Mean weight of 50 students = 51 kg
⇒ Sum of the weight of 50 students = 50 x 51 = 2550 kg
⇒ Sum of the weight of remaining ( 120 - 50 ) = 70 students
= Sum of the weight of 120 students - Sum of the weight of 50 students
= ( 6330 - 2550 ) kg
= 3780 kg

⇒ Mean weight of remaining 70 students = ${\displaystyle \frac{3780}{70}}$ = 54 kg.

Question 14

The mean marks (out of 100) of boys and girls in an examination are 70 and 73 respectively. If the mean marks of all the students in that examination are 71,
find the ratio of the number of boys to the number of girls.

Sol:

Let the number of boys and girls be x and y respectively.
Now,
Given, Mean marks of x boys in the examination = 70
⇒  Sum of marks of x boys in the examination = 70x

Given, Mean marks of y girls in the examination = 73
⇒  Sum of marks of y girls in the examination = 73y

Given, Mean marks of all students ( x + y ) in the examination = 71
⇒  Sum of marks of all students ( x + y ) students in examination = 71( x + y )

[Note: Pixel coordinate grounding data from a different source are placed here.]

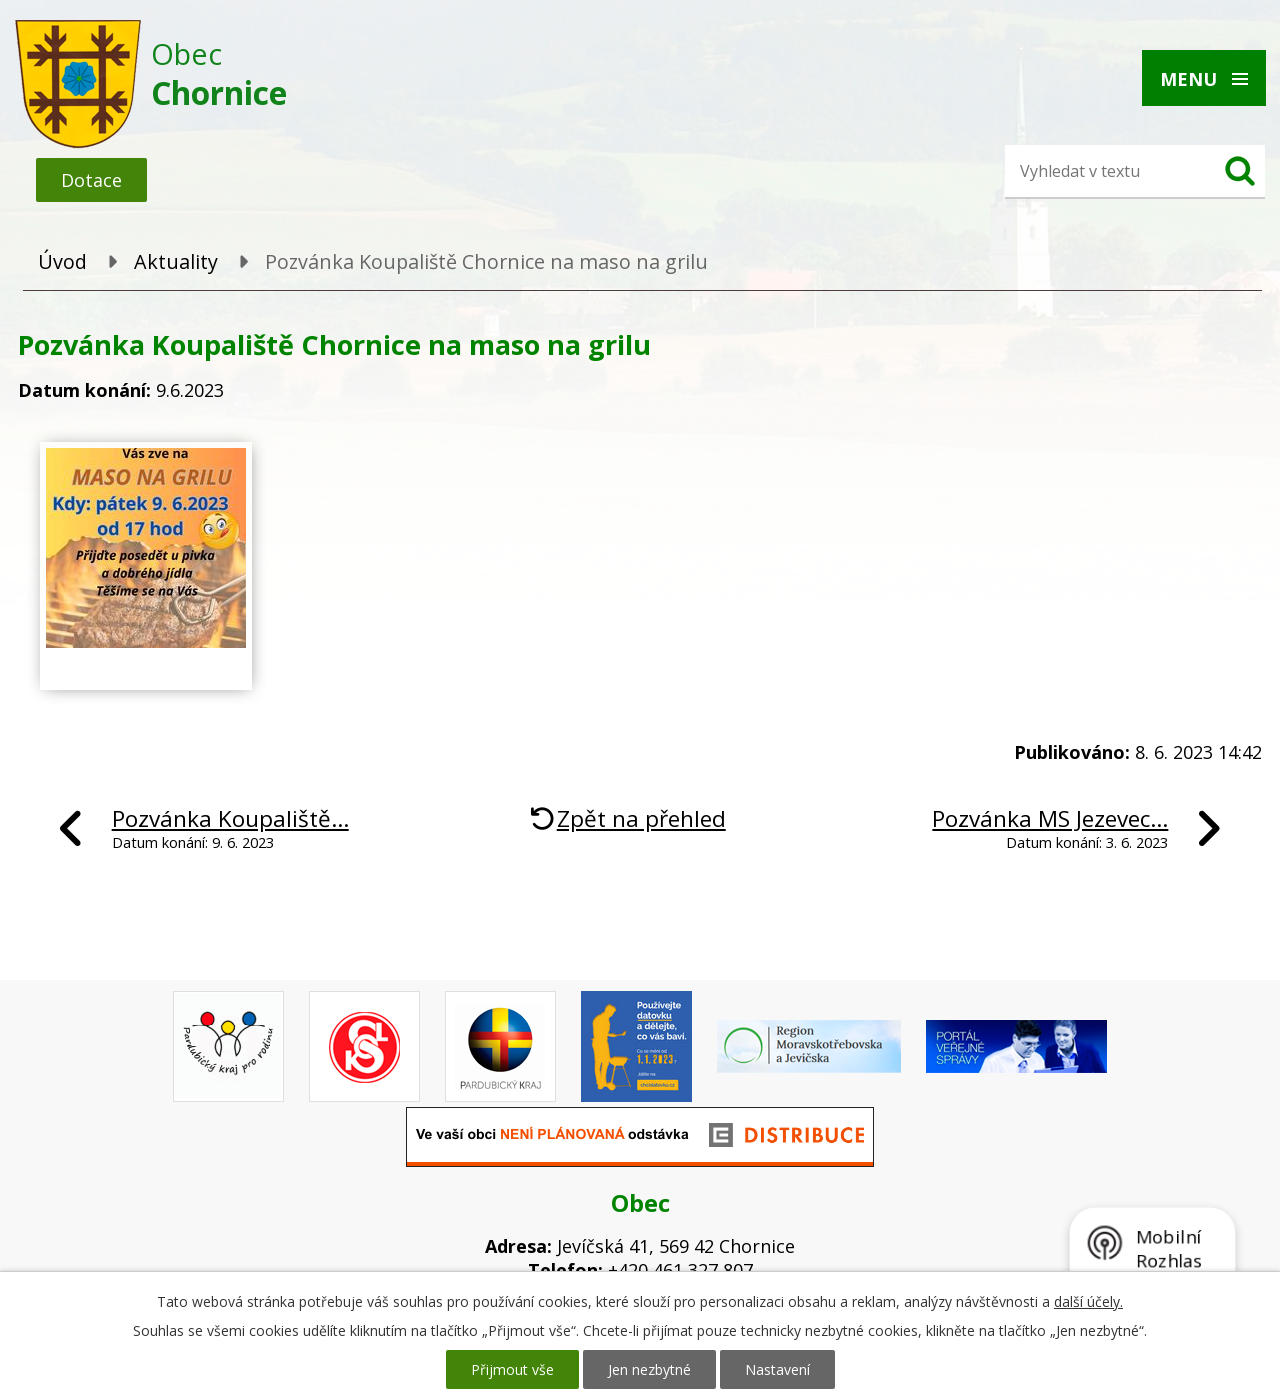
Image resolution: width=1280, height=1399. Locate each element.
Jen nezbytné (649, 1369)
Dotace (91, 180)
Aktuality (176, 261)
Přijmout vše (512, 1369)
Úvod (62, 261)
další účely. (1088, 1301)
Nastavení (777, 1369)
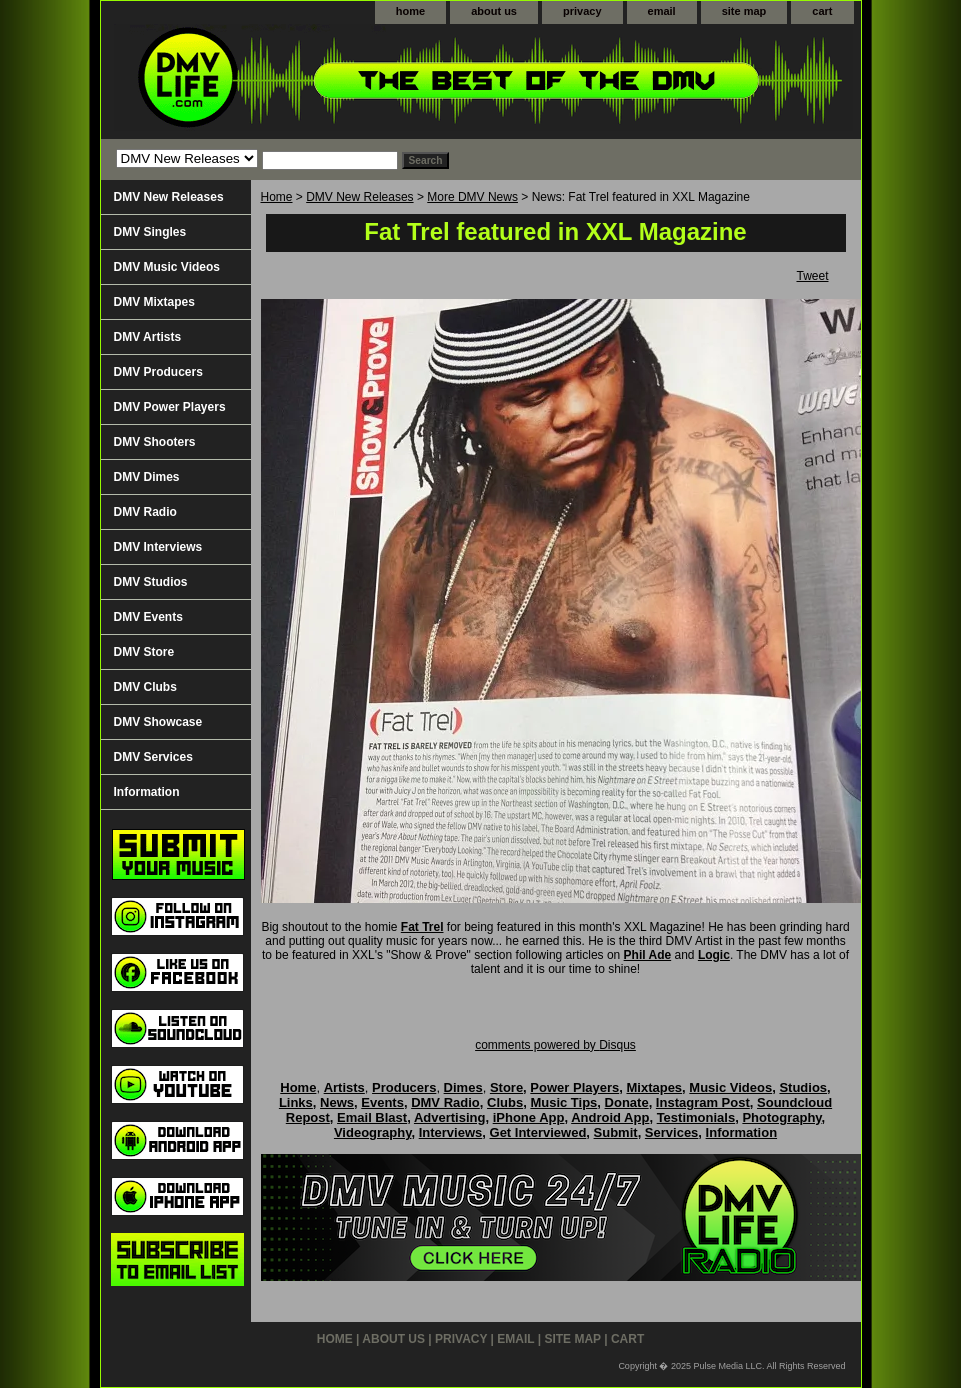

Now, the Sum of marks of all students ( x + y ) students in the examination
⇒  Sum of marks of x boys in the examination + Sum of marks of y girls in the examination

⇒ 71( x + y ) = 70x + 73y
⇒ 71x + 71y = 70x + 73y
⇒ x = 2y
⇒ ${\displaystyle \frac{x}{y}=\frac{2}{1}}$
⇒ x: y = 2 : 1 

Thus, the ratio of the number of boys to the number of girls is 2 : 1.

Question 15

Find x if 9, x, 14, 18 x, x, 8, 10 and 4 have a mean of 11.

Sol:

Mean = ${\displaystyle \frac{\text{Sum of observations}}{\text{Total number of observations}}}$

⇒ 11 = ${\displaystyle \frac{9+x+14+18+x+x+8+10+4}{9}}$

⇒ 11 x 9 = 63 + 3x
⇒ 3x + 63 = 99
⇒ 3x = 99 - 63
⇒ 3x = 36
⇒ x = 12

Question 16

In a series of tests, A appeared for 8 tests. Each test was marked out of 30 and averages 25. However, while checking his files, A could only find 7 of the 8 tests. For these, he scored 29, 26, 18, 20, 27, 24 and 29.
Determine how many marks he scored for the eighth test.

Sol:

Total number of tests = 8

The average score of A = 25

Let the score of the 8^th test be x.

Then, total score of 8 tests = 29 + 26 + 18 + 20 + 27 + 24 + 29 + x

Now, we have
Mean = ${\displaystyle \frac{\text{Total score of 8 tests}}{\text{Total number of tests}}}$

⇒ 25 = ${\displaystyle \frac{29+26+18+20+27+24+29+x}{8}}$

⇒ 25 x 8 = 173 + x

⇒ x + 173 = 200

⇒ x = 200 - 173

⇒ x = 27

Thus, A scored 27 marks in the eights test.